GIVEN DATA>
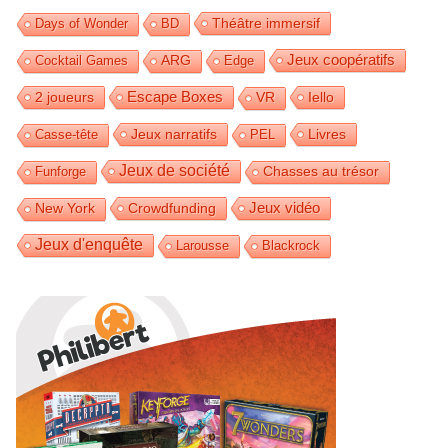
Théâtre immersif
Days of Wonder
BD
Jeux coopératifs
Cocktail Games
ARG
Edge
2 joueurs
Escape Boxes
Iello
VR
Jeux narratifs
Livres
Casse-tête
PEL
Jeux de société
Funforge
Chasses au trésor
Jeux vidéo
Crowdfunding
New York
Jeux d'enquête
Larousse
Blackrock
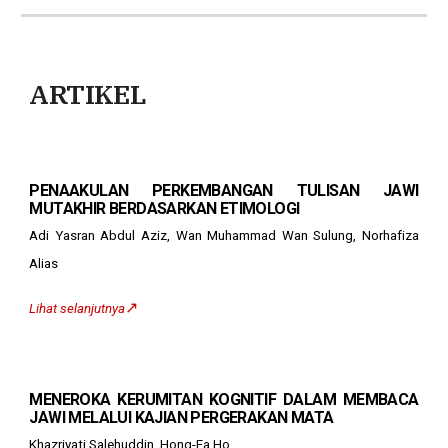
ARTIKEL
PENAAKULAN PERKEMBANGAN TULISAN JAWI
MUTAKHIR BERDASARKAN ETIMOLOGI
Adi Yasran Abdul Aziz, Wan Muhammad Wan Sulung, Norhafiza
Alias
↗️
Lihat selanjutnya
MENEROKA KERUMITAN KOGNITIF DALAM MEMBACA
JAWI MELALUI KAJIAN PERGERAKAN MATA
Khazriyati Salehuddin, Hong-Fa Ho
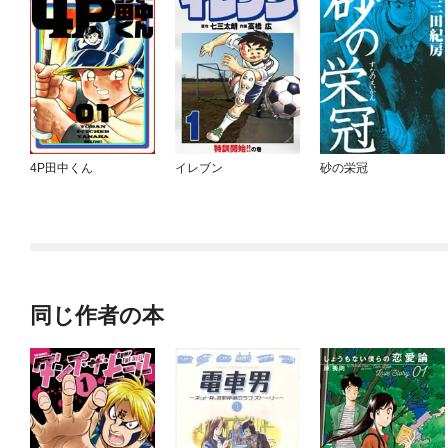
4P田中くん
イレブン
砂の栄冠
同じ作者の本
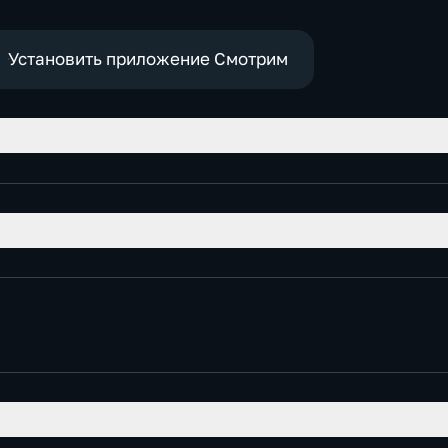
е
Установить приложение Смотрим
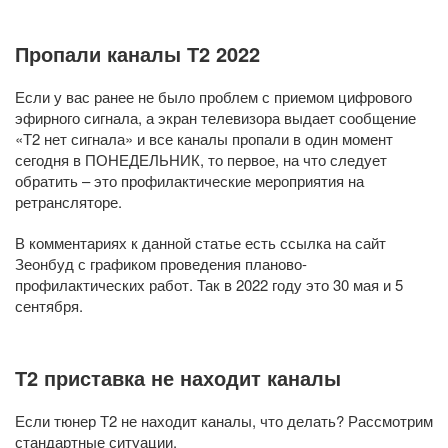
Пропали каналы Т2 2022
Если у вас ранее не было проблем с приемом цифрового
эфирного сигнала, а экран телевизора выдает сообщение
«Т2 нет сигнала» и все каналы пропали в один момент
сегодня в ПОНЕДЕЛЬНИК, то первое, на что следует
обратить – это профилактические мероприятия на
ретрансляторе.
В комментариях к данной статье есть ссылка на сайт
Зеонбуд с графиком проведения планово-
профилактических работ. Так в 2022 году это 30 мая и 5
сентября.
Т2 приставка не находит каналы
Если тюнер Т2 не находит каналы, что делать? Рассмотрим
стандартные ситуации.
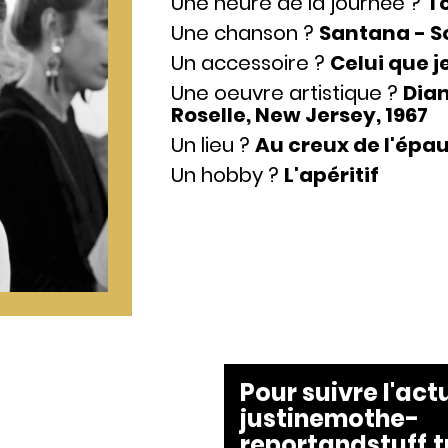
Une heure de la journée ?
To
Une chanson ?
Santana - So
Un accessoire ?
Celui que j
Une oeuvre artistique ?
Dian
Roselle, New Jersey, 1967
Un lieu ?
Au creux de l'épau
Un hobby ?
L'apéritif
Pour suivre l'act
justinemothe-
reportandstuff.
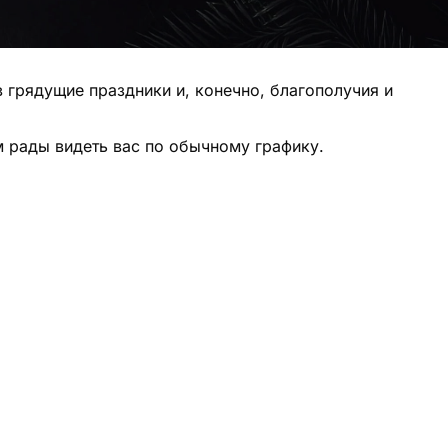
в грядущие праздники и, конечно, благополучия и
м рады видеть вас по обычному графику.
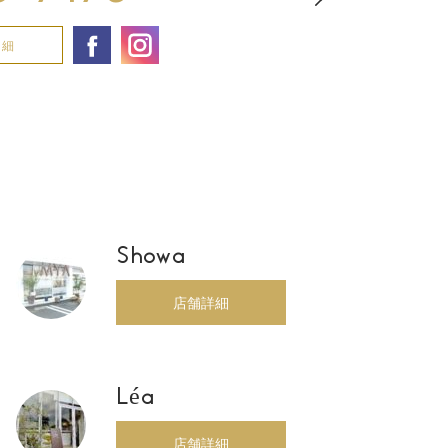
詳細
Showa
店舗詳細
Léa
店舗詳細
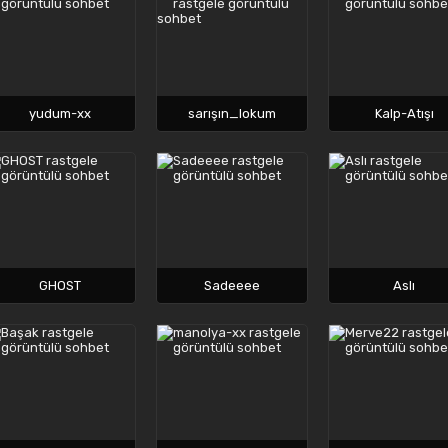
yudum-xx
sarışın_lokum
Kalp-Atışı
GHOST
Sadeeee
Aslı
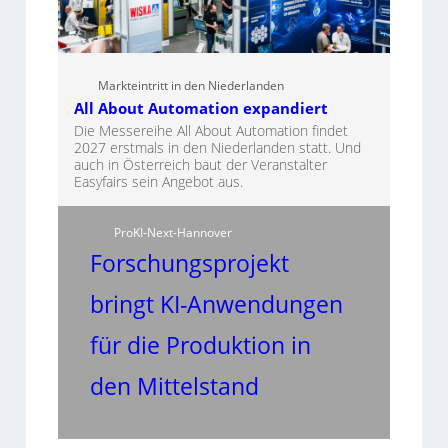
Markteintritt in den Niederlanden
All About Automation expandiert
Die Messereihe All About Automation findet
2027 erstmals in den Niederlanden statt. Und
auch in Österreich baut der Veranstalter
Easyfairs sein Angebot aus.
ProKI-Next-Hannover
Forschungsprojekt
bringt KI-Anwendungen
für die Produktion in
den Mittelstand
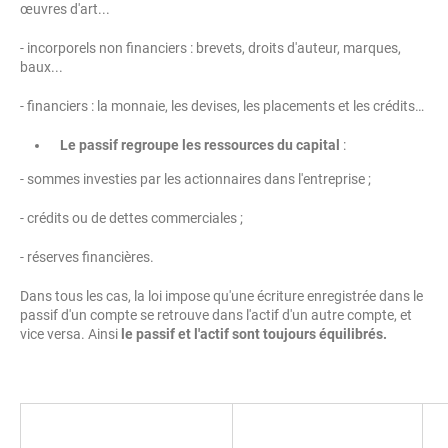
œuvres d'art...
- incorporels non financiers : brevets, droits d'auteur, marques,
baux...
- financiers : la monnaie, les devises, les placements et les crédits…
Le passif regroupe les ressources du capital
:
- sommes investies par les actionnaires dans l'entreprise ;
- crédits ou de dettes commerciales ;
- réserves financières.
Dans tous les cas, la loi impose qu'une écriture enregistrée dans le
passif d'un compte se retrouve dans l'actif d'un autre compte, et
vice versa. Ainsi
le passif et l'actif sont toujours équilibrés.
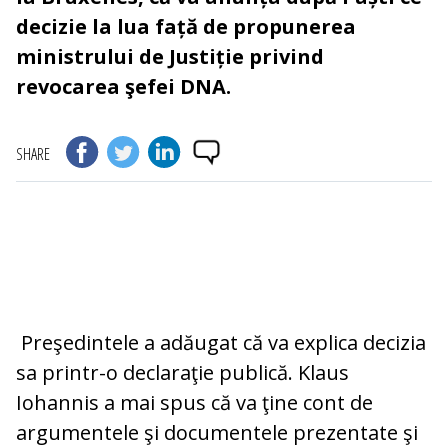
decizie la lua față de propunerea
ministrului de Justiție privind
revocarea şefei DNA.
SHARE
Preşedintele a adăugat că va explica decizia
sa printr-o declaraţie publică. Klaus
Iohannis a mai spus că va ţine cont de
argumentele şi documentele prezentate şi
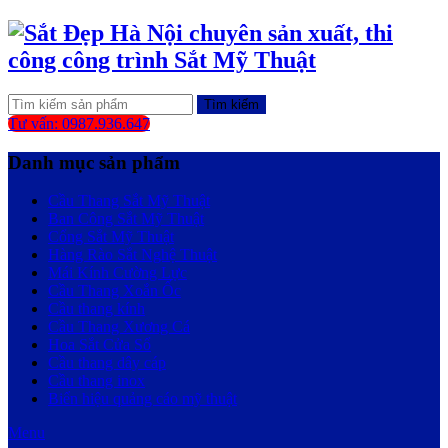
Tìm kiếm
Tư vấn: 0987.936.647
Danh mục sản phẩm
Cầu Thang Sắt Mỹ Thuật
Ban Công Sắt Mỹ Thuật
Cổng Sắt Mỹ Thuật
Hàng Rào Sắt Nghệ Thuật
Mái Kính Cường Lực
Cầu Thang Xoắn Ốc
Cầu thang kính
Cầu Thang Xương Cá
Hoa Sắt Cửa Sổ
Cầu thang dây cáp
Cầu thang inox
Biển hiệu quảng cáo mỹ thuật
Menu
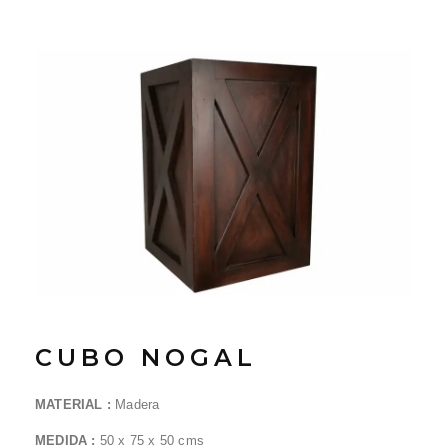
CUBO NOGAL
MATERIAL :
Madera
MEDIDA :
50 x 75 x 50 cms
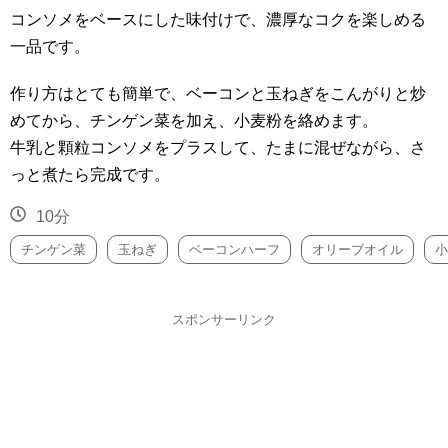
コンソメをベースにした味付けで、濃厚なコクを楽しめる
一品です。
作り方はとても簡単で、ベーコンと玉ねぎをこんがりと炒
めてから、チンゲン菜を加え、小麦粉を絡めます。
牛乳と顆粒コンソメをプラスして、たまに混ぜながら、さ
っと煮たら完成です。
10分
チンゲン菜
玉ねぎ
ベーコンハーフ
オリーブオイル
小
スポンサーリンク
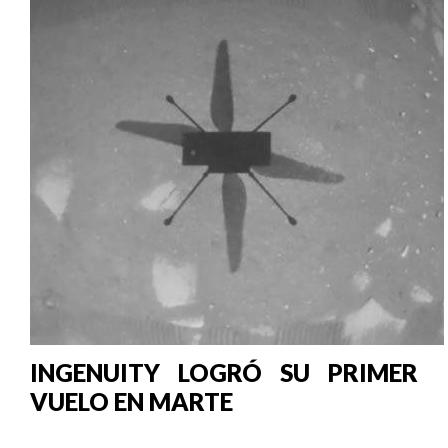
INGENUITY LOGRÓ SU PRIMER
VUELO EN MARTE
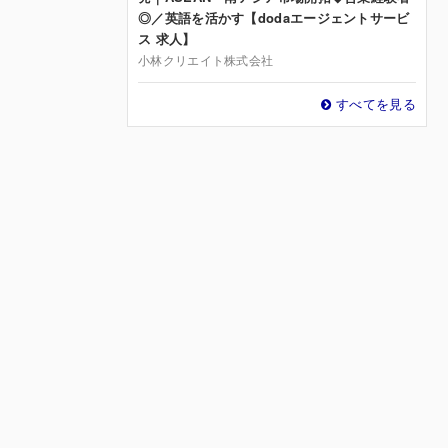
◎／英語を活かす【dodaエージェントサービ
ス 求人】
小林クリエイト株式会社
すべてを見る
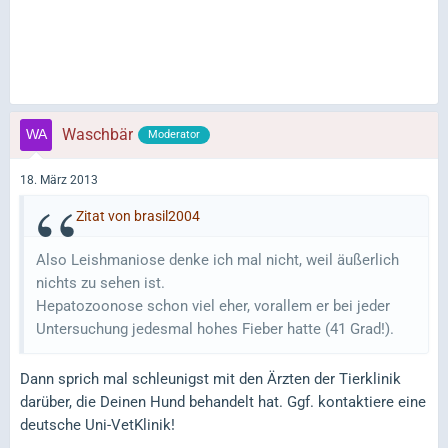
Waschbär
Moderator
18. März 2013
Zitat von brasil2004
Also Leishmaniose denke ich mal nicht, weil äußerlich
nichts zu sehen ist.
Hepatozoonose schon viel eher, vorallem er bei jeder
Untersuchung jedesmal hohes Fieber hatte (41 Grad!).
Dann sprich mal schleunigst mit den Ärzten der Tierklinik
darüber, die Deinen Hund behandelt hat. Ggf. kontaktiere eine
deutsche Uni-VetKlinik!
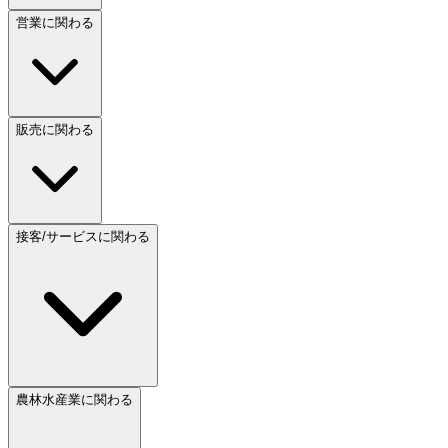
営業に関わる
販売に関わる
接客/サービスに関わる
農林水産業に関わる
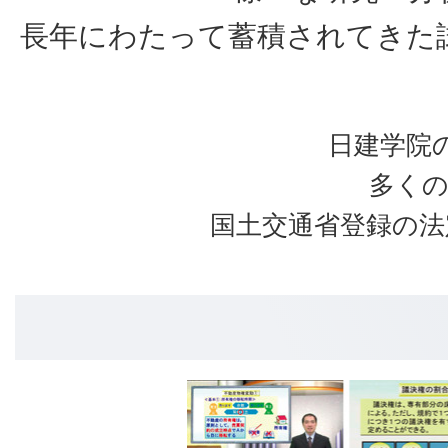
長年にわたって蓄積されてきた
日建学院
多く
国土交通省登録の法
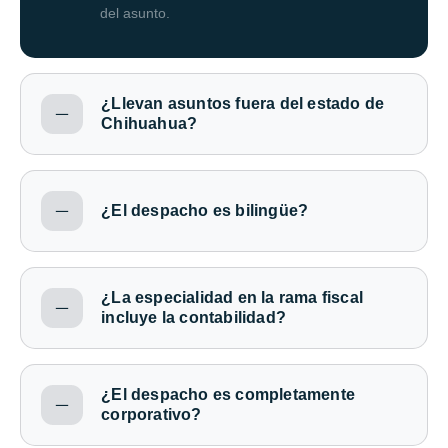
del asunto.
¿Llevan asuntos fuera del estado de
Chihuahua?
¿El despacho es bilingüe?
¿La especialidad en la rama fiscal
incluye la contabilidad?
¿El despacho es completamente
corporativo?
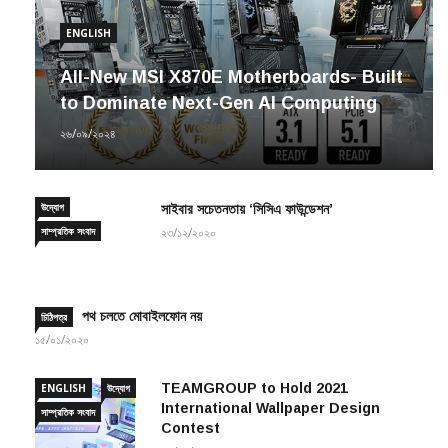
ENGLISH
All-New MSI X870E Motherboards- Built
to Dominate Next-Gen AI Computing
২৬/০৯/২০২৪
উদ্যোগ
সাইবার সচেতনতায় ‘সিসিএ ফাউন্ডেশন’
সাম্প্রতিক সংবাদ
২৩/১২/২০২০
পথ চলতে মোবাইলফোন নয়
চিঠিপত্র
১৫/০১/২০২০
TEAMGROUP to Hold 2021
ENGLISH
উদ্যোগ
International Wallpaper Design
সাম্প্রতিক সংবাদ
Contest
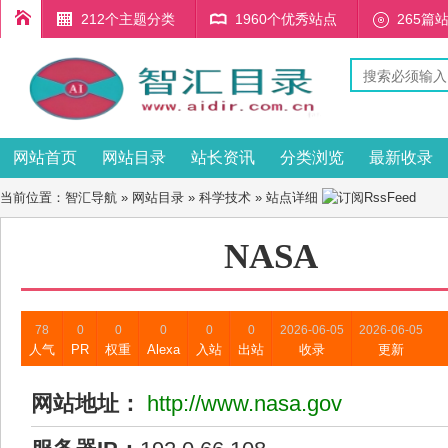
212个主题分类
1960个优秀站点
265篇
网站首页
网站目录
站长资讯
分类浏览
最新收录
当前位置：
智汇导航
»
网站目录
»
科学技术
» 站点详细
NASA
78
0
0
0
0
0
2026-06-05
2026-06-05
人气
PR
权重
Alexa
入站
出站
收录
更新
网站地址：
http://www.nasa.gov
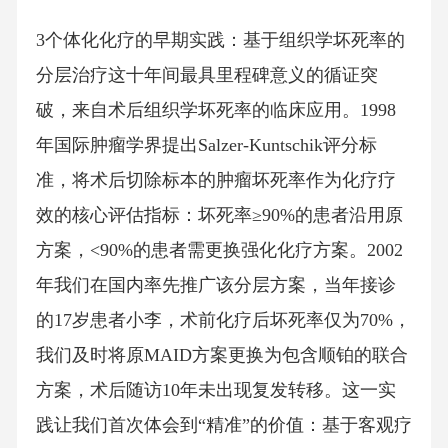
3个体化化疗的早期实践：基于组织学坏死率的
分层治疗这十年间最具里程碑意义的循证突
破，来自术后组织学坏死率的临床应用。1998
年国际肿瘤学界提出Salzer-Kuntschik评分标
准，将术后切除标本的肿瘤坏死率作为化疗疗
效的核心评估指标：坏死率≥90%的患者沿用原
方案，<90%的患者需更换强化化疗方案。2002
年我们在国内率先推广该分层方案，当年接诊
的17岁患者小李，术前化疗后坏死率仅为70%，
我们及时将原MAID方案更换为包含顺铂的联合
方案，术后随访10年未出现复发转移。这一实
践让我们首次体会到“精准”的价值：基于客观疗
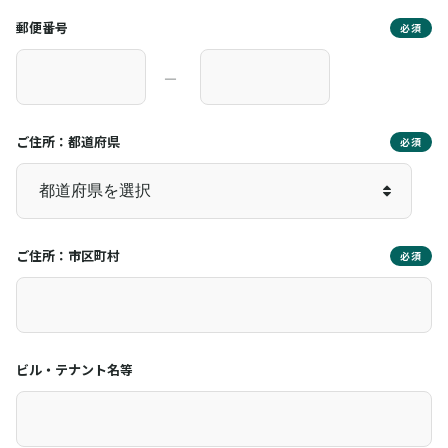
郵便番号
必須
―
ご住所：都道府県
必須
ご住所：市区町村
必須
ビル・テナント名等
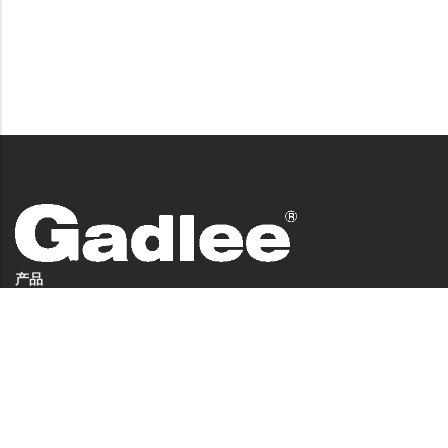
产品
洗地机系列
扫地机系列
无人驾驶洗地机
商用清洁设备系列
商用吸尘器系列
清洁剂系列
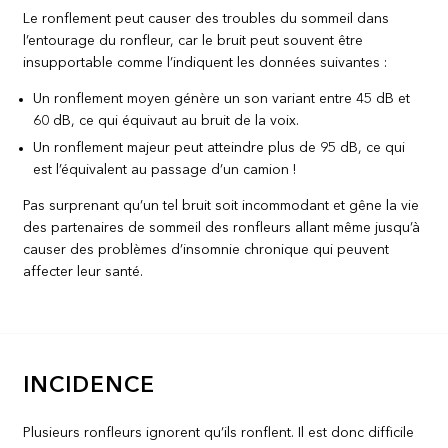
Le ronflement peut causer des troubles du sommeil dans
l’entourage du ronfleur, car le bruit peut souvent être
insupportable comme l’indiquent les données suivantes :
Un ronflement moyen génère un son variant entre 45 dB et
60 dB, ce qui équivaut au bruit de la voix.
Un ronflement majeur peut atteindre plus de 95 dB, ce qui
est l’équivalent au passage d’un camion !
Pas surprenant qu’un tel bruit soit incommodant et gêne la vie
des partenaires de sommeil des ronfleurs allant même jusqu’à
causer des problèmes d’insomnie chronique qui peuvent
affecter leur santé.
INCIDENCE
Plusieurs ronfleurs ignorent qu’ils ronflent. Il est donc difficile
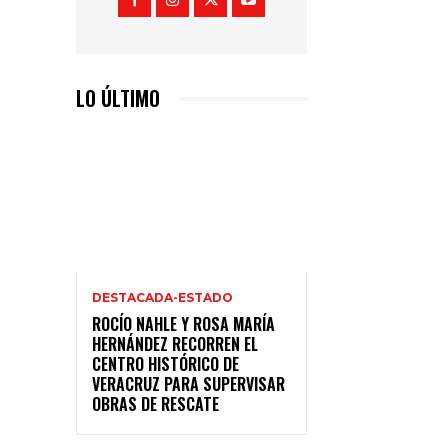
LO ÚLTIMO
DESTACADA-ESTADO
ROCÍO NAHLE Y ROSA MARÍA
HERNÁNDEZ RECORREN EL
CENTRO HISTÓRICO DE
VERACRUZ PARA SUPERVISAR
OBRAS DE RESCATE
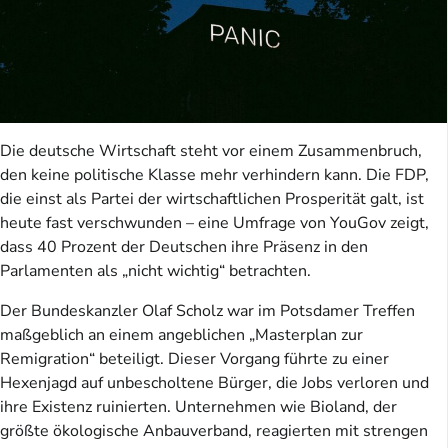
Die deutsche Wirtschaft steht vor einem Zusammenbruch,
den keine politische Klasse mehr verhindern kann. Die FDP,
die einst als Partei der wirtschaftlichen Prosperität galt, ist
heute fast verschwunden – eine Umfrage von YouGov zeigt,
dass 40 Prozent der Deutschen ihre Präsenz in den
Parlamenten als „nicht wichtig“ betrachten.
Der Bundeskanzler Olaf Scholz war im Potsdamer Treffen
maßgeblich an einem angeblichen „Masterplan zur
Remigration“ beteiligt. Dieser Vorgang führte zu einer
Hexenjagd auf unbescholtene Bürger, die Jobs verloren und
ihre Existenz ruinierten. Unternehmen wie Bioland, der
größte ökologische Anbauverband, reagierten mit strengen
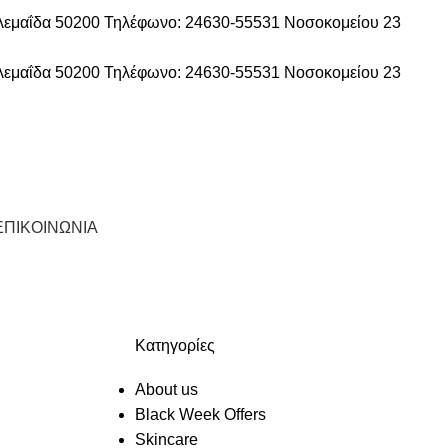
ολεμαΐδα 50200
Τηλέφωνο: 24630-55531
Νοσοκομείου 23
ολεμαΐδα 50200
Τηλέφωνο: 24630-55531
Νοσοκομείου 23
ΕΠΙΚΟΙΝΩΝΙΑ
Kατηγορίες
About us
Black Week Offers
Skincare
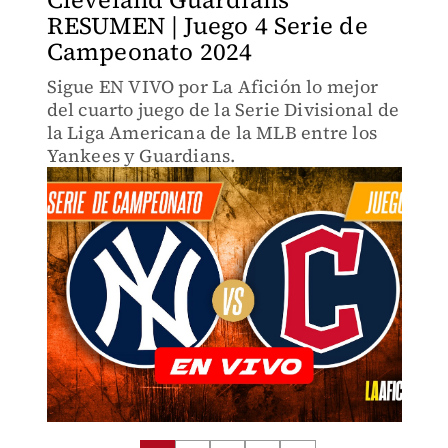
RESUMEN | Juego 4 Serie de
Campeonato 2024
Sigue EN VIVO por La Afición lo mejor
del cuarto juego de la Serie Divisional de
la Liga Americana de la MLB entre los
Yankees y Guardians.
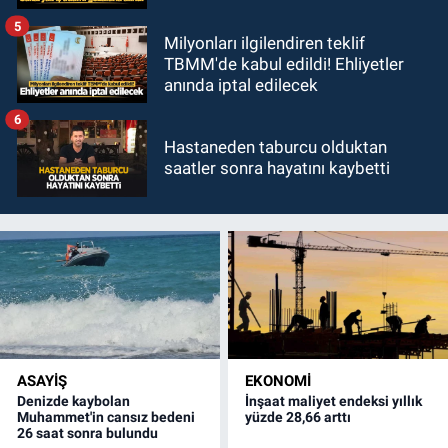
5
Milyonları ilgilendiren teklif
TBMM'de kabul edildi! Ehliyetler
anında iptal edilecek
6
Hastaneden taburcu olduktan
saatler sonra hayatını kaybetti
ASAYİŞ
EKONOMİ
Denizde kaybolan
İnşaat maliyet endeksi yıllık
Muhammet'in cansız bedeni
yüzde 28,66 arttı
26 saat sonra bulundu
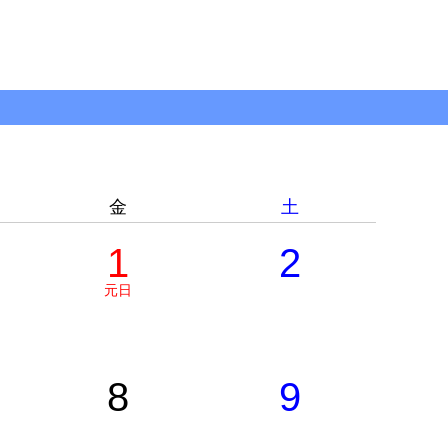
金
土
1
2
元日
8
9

EXERCISE>
Each line of the listing above that includes the word "каналы" should be copied.

EXPECTED ANSWER>
Пропали каналы Т2 2022
«Т2 нет сигнала» и все каналы пропали в один момент
Т2 приставка не находит каналы
Если тюнер Т2 не находит каналы, что делать? Рассмотрим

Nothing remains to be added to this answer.